Tetanus

Tetanus or 'Lockjaw', as it is sometimes known, is an acutely infectious disease caused by a bacteria known as Clostridium tetani. This bacteria affects the nervous system and normally enters the body through open wounds.

These bacteria are anaerobic and spore formers and can be found in dust, soil, vegetation and the intestinal tracts of animals and man. The spores of this bacteria can remain viable for years, especially in the soil and animal feces. This is why it is important for those people who are involved in farming or who work in the garden that they are up to date with their tetanus vaccination.

Tetanus vaccinations are normally given at an early age about 2months in conjunction with other immunizations such as Diphtheria and Polio, and subsequent vaccinations will follow at 4months, 6months, 18 months and then a pre-school booster. Then it is normally advisable to have the vaccine repeated at 16 years of age then followed up every 10 years to maintain protection.

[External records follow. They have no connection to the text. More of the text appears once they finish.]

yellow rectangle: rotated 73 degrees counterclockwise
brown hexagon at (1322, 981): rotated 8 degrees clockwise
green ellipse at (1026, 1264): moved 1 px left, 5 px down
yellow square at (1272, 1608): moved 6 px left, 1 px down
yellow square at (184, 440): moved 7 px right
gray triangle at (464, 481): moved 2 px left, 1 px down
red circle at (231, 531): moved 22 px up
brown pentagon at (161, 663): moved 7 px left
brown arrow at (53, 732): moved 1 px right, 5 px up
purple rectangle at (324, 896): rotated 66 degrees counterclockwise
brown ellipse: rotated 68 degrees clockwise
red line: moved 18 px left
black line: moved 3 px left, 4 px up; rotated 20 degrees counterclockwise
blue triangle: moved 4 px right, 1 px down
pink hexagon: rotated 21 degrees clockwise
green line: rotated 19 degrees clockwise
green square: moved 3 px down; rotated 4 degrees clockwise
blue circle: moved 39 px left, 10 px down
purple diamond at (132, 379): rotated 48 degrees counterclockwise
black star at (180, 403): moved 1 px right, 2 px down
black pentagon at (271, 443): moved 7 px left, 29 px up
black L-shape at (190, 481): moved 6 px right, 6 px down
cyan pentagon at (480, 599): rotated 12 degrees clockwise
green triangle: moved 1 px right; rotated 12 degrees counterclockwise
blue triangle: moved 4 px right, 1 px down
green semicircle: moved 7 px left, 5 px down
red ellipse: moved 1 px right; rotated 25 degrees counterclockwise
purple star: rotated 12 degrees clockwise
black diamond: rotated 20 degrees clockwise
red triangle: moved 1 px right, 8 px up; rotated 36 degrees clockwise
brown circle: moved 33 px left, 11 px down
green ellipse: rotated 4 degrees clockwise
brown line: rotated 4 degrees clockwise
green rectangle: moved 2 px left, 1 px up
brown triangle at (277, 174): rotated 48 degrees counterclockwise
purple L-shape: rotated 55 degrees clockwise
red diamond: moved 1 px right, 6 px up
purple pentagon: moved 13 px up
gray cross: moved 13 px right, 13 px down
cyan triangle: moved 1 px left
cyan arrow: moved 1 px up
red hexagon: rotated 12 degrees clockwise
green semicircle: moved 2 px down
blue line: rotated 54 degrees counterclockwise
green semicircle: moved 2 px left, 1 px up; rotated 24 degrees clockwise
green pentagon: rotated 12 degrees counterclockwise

If you are unlucky and catch this disease the early signs are normally, spasm of the jaw muscles, hence the name Lockjaw. This can then be rapidly followed if untreated by spasm in the back muscles causing the back to arch.

Death is possible if the respiratory muscles or the heart muscles are affected. Treatment is normally along the lines of administering anti-toxin drugs and keeping the fever stabilized and the airways open.

This disease is now extremely rare in this country but still can be found in other civilized countries amongst drug users.